Extract all lines in the data that contain the word "Переключить".

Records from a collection

—————

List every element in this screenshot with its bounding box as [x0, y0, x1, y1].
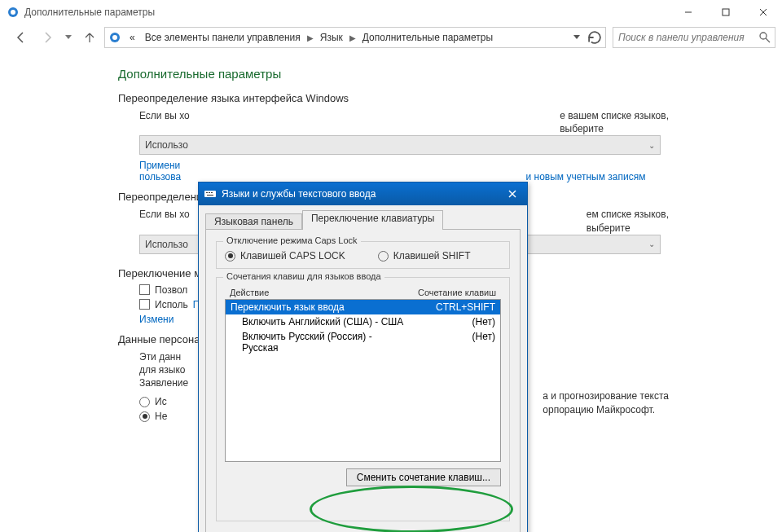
change-shortcut-button[interactable]: Сменить сочетание клавиш...: [346, 468, 501, 486]
section-head-display-lang: Переопределение языка интерфейса Windows: [118, 92, 782, 104]
list-item-shortcut: CTRL+SHIFT: [406, 301, 495, 313]
radio-icon: [225, 251, 235, 262]
back-button[interactable]: [10, 26, 33, 49]
dialog-tab-row: Языковая панель Переключение клавиатуры: [205, 210, 521, 230]
dropdown-value: Использо: [145, 139, 188, 151]
title-controls: [670, 0, 782, 24]
radio-icon: [139, 397, 150, 407]
keyboard-icon: [204, 187, 217, 200]
address-dropdown-icon[interactable]: [568, 28, 586, 47]
radio-label: Клавишей SHIFT: [393, 250, 471, 262]
search-box[interactable]: [613, 27, 775, 48]
control-panel-icon: [7, 6, 20, 19]
group-hotkeys: Сочетания клавиш для языков ввода Действ…: [216, 277, 510, 521]
text-services-dialog: Языки и службы текстового ввода Языковая…: [198, 182, 528, 532]
list-item-action: Переключить язык ввода: [231, 301, 406, 313]
radio-label: Не: [155, 411, 167, 422]
svg-rect-14: [207, 195, 213, 196]
svg-rect-12: [209, 192, 210, 193]
chevron-right-icon: ▶: [349, 33, 356, 42]
svg-rect-10: [204, 191, 216, 197]
control-panel-icon: [108, 31, 121, 44]
close-button[interactable]: [745, 0, 782, 24]
chevron-down-icon: ⌄: [648, 240, 655, 248]
checkbox-icon: [139, 299, 150, 310]
list-item-shortcut: (Нет): [406, 331, 495, 354]
minimize-button[interactable]: [670, 0, 707, 24]
checkbox-label: Позвол: [155, 284, 187, 296]
window-title: Дополнительные параметры: [24, 7, 155, 18]
breadcrumb-item[interactable]: Язык: [315, 30, 348, 45]
tab-language-bar[interactable]: Языковая панель: [205, 213, 302, 230]
list-item[interactable]: Включить Русский (Россия) - Русская (Нет…: [226, 329, 500, 355]
address-bar[interactable]: « Все элементы панели управления ▶ Язык …: [104, 27, 606, 48]
chevron-right-icon: ▶: [307, 33, 314, 42]
section2-text-b: ем списке языков, выберите: [586, 208, 669, 234]
svg-point-7: [112, 35, 117, 40]
window-title-bar: Дополнительные параметры: [0, 0, 782, 24]
page-content: Дополнительные параметры Переопределение…: [0, 54, 782, 532]
radio-icon: [378, 251, 389, 262]
dropdown-value: Использо: [145, 239, 188, 250]
svg-line-9: [766, 38, 770, 42]
list-item[interactable]: Переключить язык ввода CTRL+SHIFT: [226, 300, 500, 314]
page-title: Дополнительные параметры: [118, 67, 782, 81]
nav-bar: « Все элементы панели управления ▶ Язык …: [0, 24, 782, 54]
svg-point-1: [11, 10, 15, 15]
svg-rect-11: [206, 192, 208, 193]
section4-text-right: а и прогнозирование текста орпорацию Май…: [543, 389, 669, 415]
hotkey-list[interactable]: Переключить язык ввода CTRL+SHIFT Включи…: [225, 299, 501, 462]
dialog-body: Языковая панель Переключение клавиатуры …: [199, 205, 527, 532]
dialog-title: Языки и службы текстового ввода: [222, 188, 376, 200]
history-dropdown-icon[interactable]: [62, 26, 75, 49]
change-hotkeys-link[interactable]: Измени: [139, 314, 174, 325]
tab-page-switch: Отключение режима Caps Lock Клавишей CAP…: [205, 229, 521, 532]
breadcrumb-prefix: «: [125, 30, 140, 45]
dialog-close-button[interactable]: [503, 186, 522, 202]
apply-link[interactable]: Примени пользова: [139, 160, 181, 182]
group-capslock: Отключение режима Caps Lock Клавишей CAP…: [216, 241, 510, 269]
svg-rect-13: [211, 192, 213, 193]
hotkey-list-headers: Действие Сочетание клавиш: [225, 286, 501, 299]
tab-switch-keyboard[interactable]: Переключение клавиатуры: [302, 210, 443, 230]
radio-label: Клавишей CAPS LOCK: [240, 250, 345, 262]
breadcrumb-item[interactable]: Все элементы панели управления: [140, 30, 305, 45]
section2-text-a: Если вы хо: [139, 209, 190, 220]
section1-text-a: Если вы хо: [139, 110, 190, 121]
list-item-action: Включить Английский (США) - США: [231, 316, 406, 328]
checkbox-icon: [139, 284, 150, 295]
up-button[interactable]: [78, 26, 101, 49]
section4-text: Эти данн для языко Заявление: [139, 351, 188, 389]
chevron-down-icon: ⌄: [648, 141, 655, 150]
list-item-shortcut: (Нет): [406, 316, 495, 328]
checkbox-label: Исполь: [155, 299, 188, 310]
search-icon: [758, 31, 771, 44]
display-lang-dropdown[interactable]: Использо ⌄: [139, 135, 661, 155]
list-item[interactable]: Включить Английский (США) - США (Нет): [226, 314, 500, 329]
col-shortcut: Сочетание клавиш: [406, 288, 496, 297]
dialog-title-bar: Языки и службы текстового ввода: [199, 182, 527, 205]
radio-caps-capslock[interactable]: Клавишей CAPS LOCK: [225, 250, 345, 262]
radio-icon: [139, 411, 150, 422]
search-input[interactable]: [617, 31, 758, 44]
apply-new-accounts-link[interactable]: и новым учетным записям: [525, 171, 645, 182]
group-label: Отключение режима Caps Lock: [223, 235, 361, 245]
breadcrumb-item[interactable]: Дополнительные параметры: [358, 30, 498, 45]
svg-point-8: [760, 33, 767, 39]
maximize-button[interactable]: [707, 0, 745, 24]
refresh-icon[interactable]: [586, 28, 604, 47]
forward-button[interactable]: [36, 26, 59, 49]
section1-text-b: е вашем списке языков, выберите: [560, 109, 669, 135]
radio-label: Ис: [155, 396, 167, 407]
col-action: Действие: [230, 288, 406, 297]
svg-rect-3: [723, 9, 729, 15]
list-item-action: Включить Русский (Россия) - Русская: [231, 331, 406, 354]
radio-caps-shift[interactable]: Клавишей SHIFT: [378, 250, 471, 262]
group-label: Сочетания клавиш для языков ввода: [223, 271, 384, 281]
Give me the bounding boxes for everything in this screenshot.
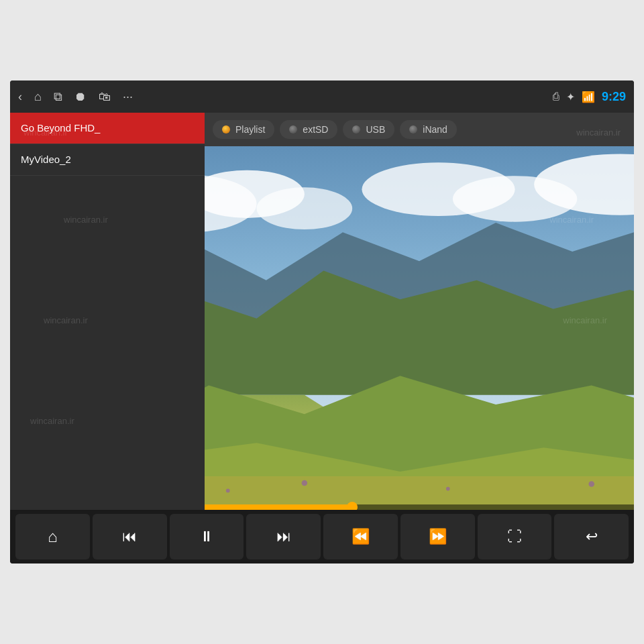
tab-playlist[interactable]: Playlist (213, 120, 274, 139)
tab-label-usb: USB (366, 124, 385, 135)
svg-point-16 (302, 480, 308, 486)
bag-nav-icon[interactable]: 🛍 (99, 90, 111, 104)
status-right: ⎙ ✦ 📶 9:29 (553, 90, 626, 104)
rewind-button[interactable]: ⏪ (323, 514, 398, 559)
device-screen: wincairan.ir wincairan.ir wincairan.ir w… (10, 80, 634, 564)
video-background (205, 146, 634, 510)
playlist-item-0[interactable]: Go Beyond FHD_ (10, 113, 205, 144)
tab-usb[interactable]: USB (343, 120, 394, 139)
playlist-item-label-1: MyVideo_2 (21, 154, 71, 165)
more-nav-icon[interactable]: ··· (123, 90, 133, 104)
next-button[interactable]: ⏭ (246, 514, 321, 559)
back-button[interactable]: ↩ (554, 514, 629, 559)
video-progress-bar[interactable] (205, 504, 634, 510)
home-nav-icon[interactable]: ⌂ (34, 90, 42, 104)
home-button[interactable]: ⌂ (15, 514, 90, 559)
video-area: Playlist extSD USB iNand (205, 113, 634, 510)
time-display: 9:29 (602, 90, 626, 104)
playlist-item-1[interactable]: MyVideo_2 (10, 144, 205, 176)
camera-nav-icon[interactable]: ⏺ (74, 90, 87, 104)
progress-thumb[interactable] (347, 502, 358, 510)
video-scene (205, 146, 634, 510)
progress-fill (205, 504, 355, 510)
forward-button[interactable]: ⏩ (400, 514, 475, 559)
control-bar: ⌂ ⏮ ⏸ ⏭ ⏪ ⏩ ⛶ ↩ (10, 510, 634, 564)
tab-dot-inand (409, 125, 417, 133)
tab-extsd[interactable]: extSD (280, 120, 337, 139)
tab-label-extsd: extSD (303, 124, 328, 135)
back-nav-icon[interactable]: ‹ (18, 90, 22, 104)
outer-frame: wincairan.ir wincairan.ir wincairan.ir w… (0, 0, 644, 644)
tab-label-inand: iNand (423, 124, 447, 135)
pause-button[interactable]: ⏸ (170, 514, 244, 559)
previous-button[interactable]: ⏮ (93, 514, 167, 559)
nav-icons: ‹ ⌂ ⧉ ⏺ 🛍 ··· (18, 90, 553, 104)
main-content: Go Beyond FHD_ MyVideo_2 Playlist extSD (10, 113, 634, 510)
video-viewport[interactable] (205, 146, 634, 510)
tab-dot-usb (352, 125, 360, 133)
svg-point-18 (588, 481, 594, 487)
tab-dot-extsd (289, 125, 297, 133)
bluetooth-icon: ✦ (566, 91, 575, 103)
svg-point-17 (446, 487, 450, 491)
status-bar: ‹ ⌂ ⧉ ⏺ 🛍 ··· ⎙ ✦ 📶 9:29 (10, 80, 634, 113)
playlist-panel: Go Beyond FHD_ MyVideo_2 (10, 113, 205, 510)
playlist-item-label-0: Go Beyond FHD_ (21, 122, 100, 133)
svg-point-15 (226, 489, 230, 493)
svg-point-3 (257, 187, 353, 229)
tab-dot-playlist (222, 125, 230, 133)
tab-label-playlist: Playlist (235, 124, 265, 135)
cast-icon: ⎙ (553, 91, 559, 103)
fullscreen-button[interactable]: ⛶ (478, 514, 552, 559)
wifi-icon: 📶 (582, 91, 595, 103)
recents-nav-icon[interactable]: ⧉ (54, 90, 62, 104)
source-tabs: Playlist extSD USB iNand (205, 113, 634, 146)
tab-inand[interactable]: iNand (400, 120, 457, 139)
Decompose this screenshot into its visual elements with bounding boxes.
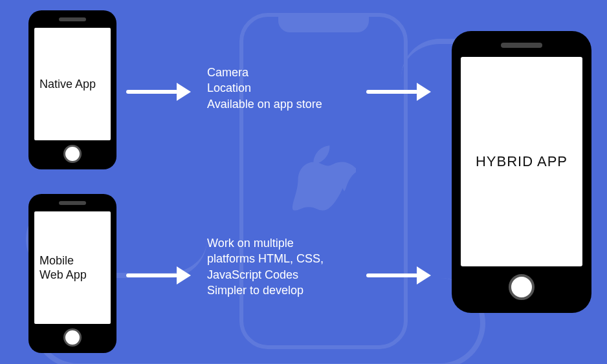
home-button-icon bbox=[509, 274, 535, 300]
home-button-icon bbox=[63, 328, 82, 347]
arrow-head-icon bbox=[417, 266, 431, 284]
web-feature-line1: Work on multiple bbox=[207, 235, 356, 251]
phone-speaker-icon bbox=[501, 43, 542, 48]
arrow-native-features-to-hybrid bbox=[366, 83, 431, 101]
hybrid-app-phone: HYBRID APP bbox=[452, 31, 591, 313]
arrow-line-icon bbox=[126, 90, 178, 94]
phone-speaker-icon bbox=[59, 201, 86, 205]
native-app-screen: Native App bbox=[34, 28, 111, 140]
phone-speaker-icon bbox=[59, 17, 86, 21]
arrow-web-to-features bbox=[126, 266, 191, 284]
native-app-phone: Native App bbox=[28, 10, 116, 169]
native-feature-camera: Camera bbox=[207, 65, 356, 80]
native-app-label: Native App bbox=[39, 77, 96, 92]
arrow-head-icon bbox=[417, 83, 431, 101]
arrow-native-to-features bbox=[126, 83, 191, 101]
arrow-web-features-to-hybrid bbox=[366, 266, 431, 284]
mobile-web-app-label: MobileWeb App bbox=[39, 253, 87, 283]
web-feature-line3: JavaScript Codes bbox=[207, 267, 356, 283]
home-button-icon bbox=[63, 145, 82, 163]
arrow-line-icon bbox=[126, 273, 178, 277]
web-features-list: Work on multiple platforms HTML, CSS, Ja… bbox=[207, 235, 356, 298]
hybrid-app-screen: HYBRID APP bbox=[461, 57, 582, 266]
web-feature-line2: platforms HTML, CSS, bbox=[207, 251, 356, 266]
arrow-head-icon bbox=[177, 266, 191, 284]
native-feature-location: Location bbox=[207, 80, 356, 96]
native-feature-appstore: Available on app store bbox=[207, 96, 356, 112]
native-features-list: Camera Location Available on app store bbox=[207, 65, 356, 112]
arrow-line-icon bbox=[366, 90, 418, 94]
web-feature-line4: Simpler to develop bbox=[207, 283, 356, 298]
arrow-head-icon bbox=[177, 83, 191, 101]
mobile-web-app-screen: MobileWeb App bbox=[34, 211, 111, 324]
mobile-web-app-phone: MobileWeb App bbox=[28, 194, 116, 353]
hybrid-app-label: HYBRID APP bbox=[476, 153, 568, 170]
arrow-line-icon bbox=[366, 273, 418, 277]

—————

**RESULT OF THIS EXERCISE:**
list-item-action: Переключить язык ввода: [231, 301, 406, 313]
list-item[interactable]: Переключить язык ввода CTRL+SHIFT: [226, 300, 500, 314]
hotkey-list[interactable]: Переключить язык ввода CTRL+SHIFT Включи…: [225, 299, 501, 462]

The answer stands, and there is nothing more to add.